What's new and changed in SPSS Modeler?
SPSS Modeler updates can include new features, bug fixes, and security updates. Updates are listed in reverse chronological order so that the latest release is at the top.
You can see a list of the new features for the platform and all of the services at What's new in IBM Cloud Pak for Data?
Initial release of Cloud Pak for Data Version 4.0
A new version of SPSS Modeler was released as part of Cloud Pak for Data Version 4.0.0.
Assembly version: 4.0.0
This release includes the following changes:
- New features
Version 4.0.0 of the SPSS® Modeler service includes the following features and updates:
- Environment size
- The default option has been changed from 4 vCPU + 12gb of RAM to 2 vCPU + 8gb of RAM. If you have compute intensive workloads that require more vCPU—such as Auto Classifier nodes, Auto Cluster nodes, Auto Numeric nodes, Auto Data Prep nodes, or Text Analytics nodes—we recommend you define a custom environment size.
- Interactive decision trees
- An interactive tree builder is now available for the C&R Tree, CHAID, and QUEST nodes. These
nodes use decision tree models to develop classification systems that predict or classify future
observations based on a set of decision rules.
Previously, you could only generate a tree model automatically, where the algorithm decides the best split at each level. Now you can use the interactive tree builder to take control, applying your business knowledge to refine or simplify the tree before saving the model nugget.
For details, see The interactive tree builder.
- New sample projects and tutorials
- The SPSS Modeler documentation includes tutorials that are based on sample projects that you can download. For details, see the SPSS Modeler tutorials.
- Simulation Evaluation (Sim Eval) node
- The Sim Eval node is now available for evaluating continuous fields. For more information, see Sim Eval node.
- Streaming TCM node
- The Streaming TCM node has been added for building and scoring temporal causal models in one step. For more information, see Streaming TCM node.
- Support for external R and Python libraries
- You can now load R and Python libraries to use with the extension nodes. Also note that R 4.0 is now supported. For more information, including instructions for installing packages that your scripts require, see Extension nodes.
- Upload streams
- If you use SPSS Modeler desktop Version 18.3, you can now upload streams to Cloud Pak for Data directly from the desktop user interface. For details, see Saving streams to Cloud Pak for Data.
- Usability improvements
- The following interface changes have been made to improve usability:
- Copy and paste and undo/redo functionality
- Improvements to the Expression Builder interface
- Analysis node output improvements
- Output preview improvements
- Building custom images to install ODBC drivers
- You can now build custom images based on the SPSS Modeler runtime images available in IBM Watson Studio. You can use custom images to install custom ODBC drivers. To create a custom image, you need to download the image of the SPSS Modeler runtime that you want to customize, build a new custom image by adding ODBC drivers to the image you downloaded, register the new image, and finally update the environment definition you created in your project to use the new custom image. For details, see Building custom images.

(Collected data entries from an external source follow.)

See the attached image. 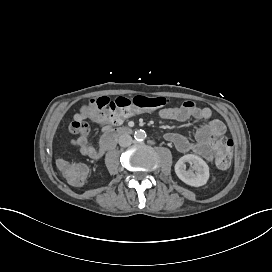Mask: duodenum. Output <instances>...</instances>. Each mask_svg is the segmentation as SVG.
<instances>
[{"instance_id":"410a0bca","label":"duodenum","mask_w":272,"mask_h":272,"mask_svg":"<svg viewBox=\"0 0 272 272\" xmlns=\"http://www.w3.org/2000/svg\"><path fill=\"white\" fill-rule=\"evenodd\" d=\"M131 132L132 130L127 127L108 129L104 131L100 139L101 153H104L105 151L112 149L115 146L116 141L120 136L129 134Z\"/></svg>"}]
</instances>
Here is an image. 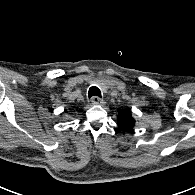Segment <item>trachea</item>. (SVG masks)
Here are the masks:
<instances>
[{
    "mask_svg": "<svg viewBox=\"0 0 195 195\" xmlns=\"http://www.w3.org/2000/svg\"><path fill=\"white\" fill-rule=\"evenodd\" d=\"M88 94H89V98H91L92 96L101 97L100 89L98 87H96V86L90 87V89L88 91Z\"/></svg>",
    "mask_w": 195,
    "mask_h": 195,
    "instance_id": "trachea-1",
    "label": "trachea"
}]
</instances>
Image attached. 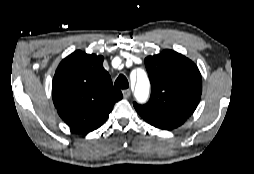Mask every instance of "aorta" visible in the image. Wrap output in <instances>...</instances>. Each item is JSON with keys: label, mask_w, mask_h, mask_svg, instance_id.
<instances>
[{"label": "aorta", "mask_w": 254, "mask_h": 174, "mask_svg": "<svg viewBox=\"0 0 254 174\" xmlns=\"http://www.w3.org/2000/svg\"><path fill=\"white\" fill-rule=\"evenodd\" d=\"M150 83L146 73L143 70H139L137 77L135 97L138 102L144 103L149 96Z\"/></svg>", "instance_id": "1"}]
</instances>
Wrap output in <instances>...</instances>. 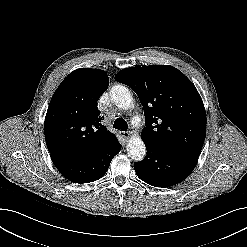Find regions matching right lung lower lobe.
Instances as JSON below:
<instances>
[{"label":"right lung lower lobe","mask_w":247,"mask_h":247,"mask_svg":"<svg viewBox=\"0 0 247 247\" xmlns=\"http://www.w3.org/2000/svg\"><path fill=\"white\" fill-rule=\"evenodd\" d=\"M121 150L116 139L108 147L86 160H74L51 154L59 172L72 182L89 183L101 178L108 170L113 157Z\"/></svg>","instance_id":"obj_1"}]
</instances>
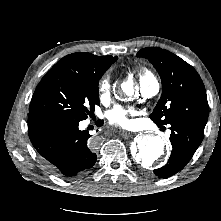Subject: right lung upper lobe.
<instances>
[{
    "instance_id": "1",
    "label": "right lung upper lobe",
    "mask_w": 221,
    "mask_h": 221,
    "mask_svg": "<svg viewBox=\"0 0 221 221\" xmlns=\"http://www.w3.org/2000/svg\"><path fill=\"white\" fill-rule=\"evenodd\" d=\"M117 60L112 56H96L87 52L69 54L60 59L54 66L66 67L82 73H98L109 68Z\"/></svg>"
}]
</instances>
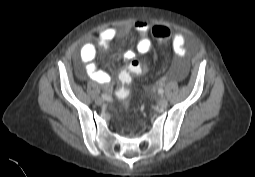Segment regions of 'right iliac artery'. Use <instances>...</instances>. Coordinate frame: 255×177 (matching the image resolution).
Wrapping results in <instances>:
<instances>
[{
	"instance_id": "obj_1",
	"label": "right iliac artery",
	"mask_w": 255,
	"mask_h": 177,
	"mask_svg": "<svg viewBox=\"0 0 255 177\" xmlns=\"http://www.w3.org/2000/svg\"><path fill=\"white\" fill-rule=\"evenodd\" d=\"M102 98L104 100H107V101H111L112 100V98L110 96L106 95V94H102Z\"/></svg>"
}]
</instances>
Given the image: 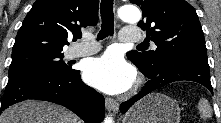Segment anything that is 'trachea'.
<instances>
[{
    "label": "trachea",
    "mask_w": 221,
    "mask_h": 123,
    "mask_svg": "<svg viewBox=\"0 0 221 123\" xmlns=\"http://www.w3.org/2000/svg\"><path fill=\"white\" fill-rule=\"evenodd\" d=\"M100 13L102 25L101 30L98 33V40H103L104 38L113 36L114 34L113 0H102Z\"/></svg>",
    "instance_id": "obj_1"
}]
</instances>
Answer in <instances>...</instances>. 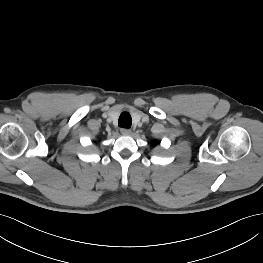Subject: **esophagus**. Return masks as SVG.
<instances>
[{
    "label": "esophagus",
    "mask_w": 263,
    "mask_h": 263,
    "mask_svg": "<svg viewBox=\"0 0 263 263\" xmlns=\"http://www.w3.org/2000/svg\"><path fill=\"white\" fill-rule=\"evenodd\" d=\"M120 131H121L122 135H130L131 134V130L127 129V128H122Z\"/></svg>",
    "instance_id": "esophagus-1"
}]
</instances>
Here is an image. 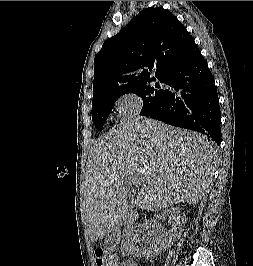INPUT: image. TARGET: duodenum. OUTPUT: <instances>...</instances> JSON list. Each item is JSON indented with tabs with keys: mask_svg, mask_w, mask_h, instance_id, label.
Returning a JSON list of instances; mask_svg holds the SVG:
<instances>
[{
	"mask_svg": "<svg viewBox=\"0 0 253 266\" xmlns=\"http://www.w3.org/2000/svg\"><path fill=\"white\" fill-rule=\"evenodd\" d=\"M116 237L114 236V234L112 233H107L105 236H104V240H105V243L106 244H110L114 241Z\"/></svg>",
	"mask_w": 253,
	"mask_h": 266,
	"instance_id": "obj_1",
	"label": "duodenum"
}]
</instances>
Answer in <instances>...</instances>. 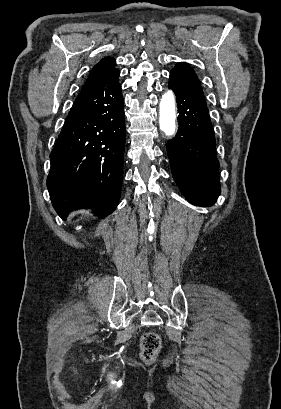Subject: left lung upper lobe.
<instances>
[{"label": "left lung upper lobe", "instance_id": "obj_1", "mask_svg": "<svg viewBox=\"0 0 281 409\" xmlns=\"http://www.w3.org/2000/svg\"><path fill=\"white\" fill-rule=\"evenodd\" d=\"M173 70H177L180 71L184 74H186L188 77H190L191 79H193L198 85H200L199 80L196 76V74L194 73V71L192 70V68H190L187 64L185 63H179L175 66V68H173ZM201 86V85H200Z\"/></svg>", "mask_w": 281, "mask_h": 409}]
</instances>
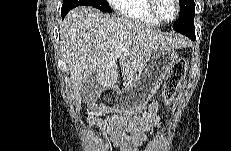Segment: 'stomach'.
Masks as SVG:
<instances>
[{
	"instance_id": "obj_1",
	"label": "stomach",
	"mask_w": 231,
	"mask_h": 151,
	"mask_svg": "<svg viewBox=\"0 0 231 151\" xmlns=\"http://www.w3.org/2000/svg\"><path fill=\"white\" fill-rule=\"evenodd\" d=\"M177 59L178 54L174 49L154 51L123 89L111 88L108 105L126 115L141 111L156 94Z\"/></svg>"
}]
</instances>
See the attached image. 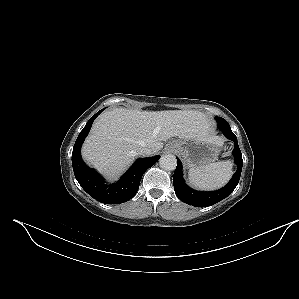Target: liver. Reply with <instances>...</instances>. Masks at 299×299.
<instances>
[{"label": "liver", "instance_id": "6515ba94", "mask_svg": "<svg viewBox=\"0 0 299 299\" xmlns=\"http://www.w3.org/2000/svg\"><path fill=\"white\" fill-rule=\"evenodd\" d=\"M210 123L199 111H138L116 108L104 112L93 124L82 147V157L108 177H115L139 155L143 147L151 154L163 141L207 136Z\"/></svg>", "mask_w": 299, "mask_h": 299}]
</instances>
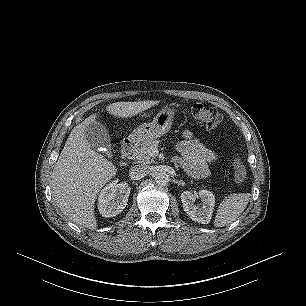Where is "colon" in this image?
Wrapping results in <instances>:
<instances>
[{"instance_id":"5ec220e1","label":"colon","mask_w":306,"mask_h":306,"mask_svg":"<svg viewBox=\"0 0 306 306\" xmlns=\"http://www.w3.org/2000/svg\"><path fill=\"white\" fill-rule=\"evenodd\" d=\"M191 112L197 122L209 129L216 128L222 120V115L216 108L200 103L193 105ZM233 169L235 182L238 184L243 183L246 179L247 172L242 155H237L234 159Z\"/></svg>"}]
</instances>
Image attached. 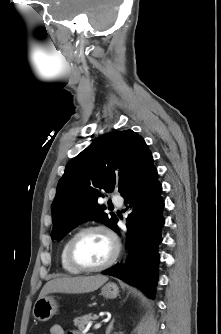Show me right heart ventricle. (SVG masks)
<instances>
[{"label": "right heart ventricle", "instance_id": "obj_1", "mask_svg": "<svg viewBox=\"0 0 221 334\" xmlns=\"http://www.w3.org/2000/svg\"><path fill=\"white\" fill-rule=\"evenodd\" d=\"M69 240L70 238H68L63 246H62V249H61V253H60V261H61V266L62 268L64 269V271L70 273V274H78L80 273L81 271L77 270L76 268H74L69 262H68V259H67V246H68V243H69Z\"/></svg>", "mask_w": 221, "mask_h": 334}]
</instances>
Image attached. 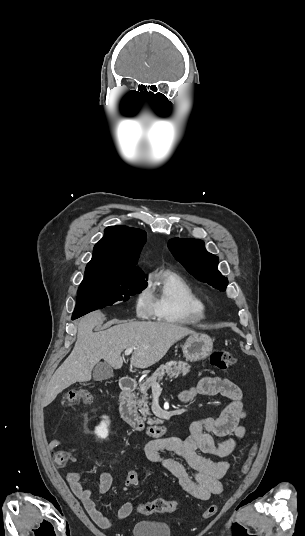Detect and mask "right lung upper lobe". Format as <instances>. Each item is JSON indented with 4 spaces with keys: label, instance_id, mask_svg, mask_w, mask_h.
I'll list each match as a JSON object with an SVG mask.
<instances>
[{
    "label": "right lung upper lobe",
    "instance_id": "1",
    "mask_svg": "<svg viewBox=\"0 0 305 536\" xmlns=\"http://www.w3.org/2000/svg\"><path fill=\"white\" fill-rule=\"evenodd\" d=\"M146 242V232L126 226H110L95 245L92 260L87 264L85 278H145L136 266Z\"/></svg>",
    "mask_w": 305,
    "mask_h": 536
}]
</instances>
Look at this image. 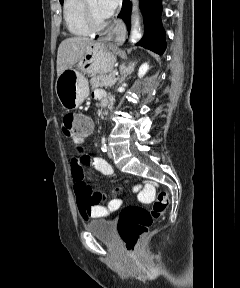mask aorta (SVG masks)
Returning a JSON list of instances; mask_svg holds the SVG:
<instances>
[{
    "label": "aorta",
    "mask_w": 240,
    "mask_h": 288,
    "mask_svg": "<svg viewBox=\"0 0 240 288\" xmlns=\"http://www.w3.org/2000/svg\"><path fill=\"white\" fill-rule=\"evenodd\" d=\"M134 6L137 4V0H132ZM142 37L141 32H140V22H139V17L136 13H133L132 17V30L130 34V41L132 43L137 42L140 40Z\"/></svg>",
    "instance_id": "1"
}]
</instances>
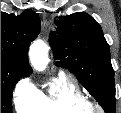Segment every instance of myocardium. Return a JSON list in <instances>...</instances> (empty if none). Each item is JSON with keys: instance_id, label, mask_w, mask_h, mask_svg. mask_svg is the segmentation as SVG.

- New setting in the GLE node
- A new setting called Perform non negative least squares is now included with GLE node in the build options under Parameter Estimation. Non-negative least squares (NNLS) is a type of constrained least squares problem where the coefficients are not allowed to become negative. Not all data sets are suitable for NNLS, because NNLS requires a positive or no correlation between predictors and target. For more information about using the GLE node, see GLE node.
- Continuous machine learning
- Model drift is the process by which models become outdated as your data changes
over time. SPSS Modeler provides
continuous automated machine learning to help overcome model drift.
A result of IBM research, and inspired by natural selection in biology, continuous machine learning is now available for the Auto Classifier node and the Auto Numeric node.
For details, see Continuous machine learning.